The Solar System In September 2016
Dates and times shown are NZST (UT + 12 hours) until the start of NZDT (UT + 13 hours) on Sunday 25 September at 2 am when clocks should be put forward 1 hour.
The southern spring equinox is on September 23 at 2:22 am.
Rise and set times are for Wellington. They will vary by a few minutes elsewhere in NZ.
Sunrise, sunset and twilight times in September
September 1 NZST September 30 NZDT morning evening morning evening SUN: rise: 6.43am, set: 5.58pm rise: 6.54am, set: 7.27pm Twilights Civil: starts: 6.18am, ends: 6.24pm starts: 6.29am, ends: 7.53pm Nautical: starts: 5.46am, ends: 6.56pm starts: 5.56am, ends: 8.26pm Astro: starts: 5.14am, ends: 7.28pm starts: 5.23am, ends: 9.00pm
September phases of the moon (times as shown by Guide)
New moon: September 1 at 9.03 pm (09:03 UT) First quarter: September 9 at 11.49 am (11:49 UT) Full moon: September 17 at 7.05 am (Sep 16, 19:05 UT) Last quarter September 23 at 9.56 pm (09:56 UT)
The planets in September 2016
Mercury, Venus and Jupiter start the month as a close group low to the west after sunset. Mercury will disappear after a few days and Jupiter after a few more days as they move into conjunction with the Sun.
Saturn and Mars remain prominent throughout the evening in the vicinity of Antares.
Mercury Venus and Jupiter
Mercury starts September as an evening object setting an hour and forty-five minutes after the Sun on the 1st. That evening, three-quarters of an hour after sunset, the planet at magnitude 1.4, will be almost due west and some 10° above the horizon. Finding it will be made easier by the presence of Venus 6.5° to its right and a little higher. Jupiter will also be present below Venus and slightly to its left.
Two evenings later the moon will join the group with the thin crescent of the two day old moon between Venus and Jupiter.
Over the next few nights Mercury will rapidly get lower in the evening sky to disappear in the twilight. On the 13th it is at inferior conjunction between the Earth prior to becoming a morning object. Towards the end of September, Mercury will rise about half an hour earlier than the Sun so remaining more or less unobservable.

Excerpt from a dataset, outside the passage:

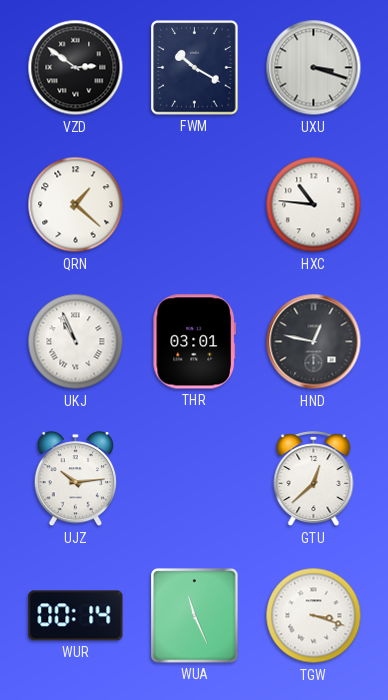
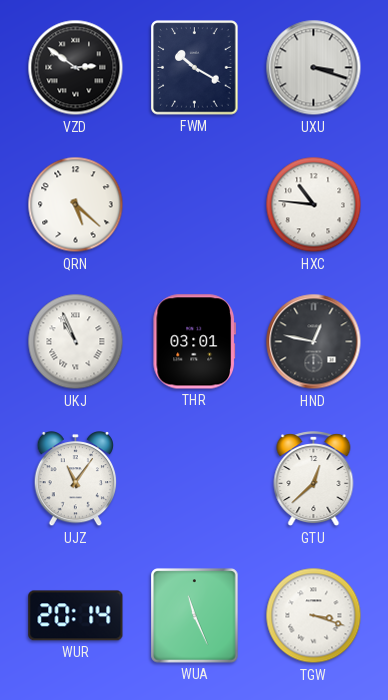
QRN: 1:22 -> 5:22
UJZ: 10:14 -> 11:06
WUR: 00:14 -> 20:14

Jupiter will also continue to get lower in the evening sky to be at conjunction on the far side of the Sun on the 26th. It will then be 5.45AU, 8.15 million km beyond the Sun.
Venus on the other hand will get a little higher in the evening sky, setting just over two and a half hours after the Sun on the 30th.
Mars and SATURN will also be in the evening sky forming a fairly close group with Antares at the beginning of the month. During September Mars will move away from Antares while the much slower moving Saturn will remain about 6° from the star.
Mars starts September in Scorpius, joins Saturn in Ophiuchus on the 3rd but moves on into Sagittarius on the 22nd. The moon, near first quarter, will join the two planets in Ophiuchus on September 9.
Uranus, at magnitude 5.7, is in Pisces. By the end of September it will rise just over an hour after the Sun sets making it observable late evening.
Neptune is at opposition on September 2 when it will be 4330 million km, almost 29 astronomical units, from the Earth. The planet is in Aquarius at magnitude 7.8.
Pluto at magnitude 14.4 is also in the evening sky during September setting well after midnight. The planet remains in Sagittarius some 1.5° from the magnitude 2.9 star pi Sgr and less than half a degree from the magnitude 3.7 star omega Sgr.
(1) Ceres is in Cetus during September and brightens from magnitude 8.4 to 7.8 making it the brightest asteroid. It is at its best as a morning object, although it will rise close to 10 pm on the 1st and close to 9 pm on the 30th.
(18) Melpomene is also in Cetus and close to Ceres, the two being less than a degree apart between September 6 and 10. Melpomene starts the month at magnitude 9.0 and ends it at 8.3, similar to Vesta.
(2) Pallas, in the evening sky, starts September at magnitude 9.3 in Equuleus. It moves into Aquarius on the 26th, dimming a little to 9.7 by the end of the month.
(4) Vesta rises close to 4 am on September 1, remaining in Gemini throughout the month. On the morning of the 3rd it will be only 10 arc-minutes from the 4th magnitude star zeta Gem. The asteroid brightens slightly during the month from magnitude 8.5 to 8.3. By the end of September it will rise about 3.40 am NZDT.
(11) Parthenope is another asteroid which brightens during September, from magnitude 9.8 to 9.2 when at opposition at the end of the month. It is also in Cetus although over 20° from Ceres and Melpomene.